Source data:

☆ ☆ ☆

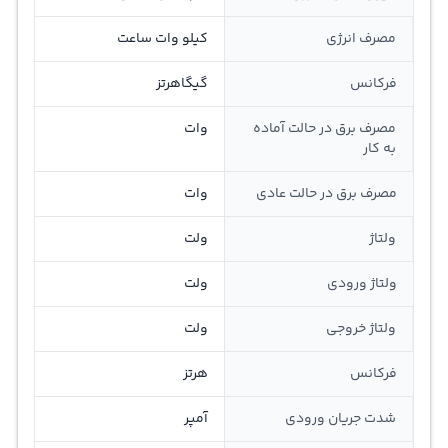
مصرف انرژی
کیلو وات ساعت
فرکانس
گیگاهرتز
مصرف برق در حالت آماده
وات
به کار
مصرف برق در حالت عادی
وات
ولتاژ
ولت
ولتاژ ورودی
ولت
ولتاژ خروجی
ولت
فرکانس
هرتز
شدت جریان ورودی
آمپر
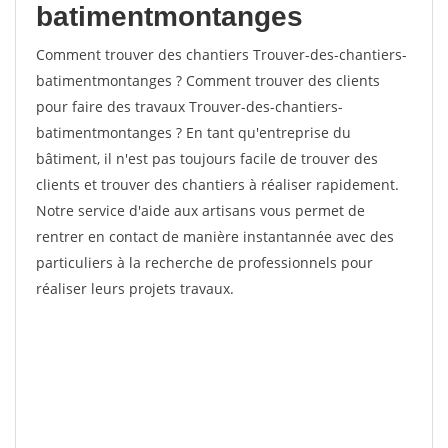
batimentmontanges
Comment trouver des chantiers Trouver-des-chantiers-
batimentmontanges ? Comment trouver des clients
pour faire des travaux Trouver-des-chantiers-
batimentmontanges ? En tant qu'entreprise du
bâtiment, il n'est pas toujours facile de trouver des
clients et trouver des chantiers à réaliser rapidement.
Notre service d'aide aux artisans vous permet de
rentrer en contact de manière instantannée avec des
particuliers à la recherche de professionnels pour
réaliser leurs projets travaux.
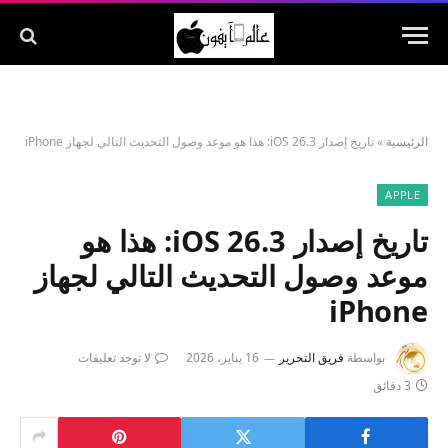
الرئيسية
»
تاريخ إصدار iOS 26.3: هذا هو موعد وصول التحديث التالي لجهاز iPhone
APPLE
تاريخ إصدار iOS 26.3: هذا هو
موعد وصول التحديث التالي لجهاز
iPhone
بواسطة
فريق التحرير
16 يناير، 2026
لا توجد تعليقات
3 دقائق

☆ ☆ ☆

[Activity]: Give back exactly the lines from the top of the records to the line containing "pour faire des", both included, and no pictures.

[Result below]:
مصرف انرژی
کیلو وات ساعت
فرکانس
گیگاهرتز
مصرف برق در حالت آماده
وات
به کار
مصرف برق در حالت عادی
وات
ولتاژ
ولت
ولتاژ ورودی
ولت
ولتاژ خروجی
ولت
فرکانس
هرتز
شدت جریان ورودی
آمپر
batimentmontanges
Comment trouver des chantiers Trouver-des-chantiers-
batimentmontanges ? Comment trouver des clients
pour faire des travaux Trouver-des-chantiers-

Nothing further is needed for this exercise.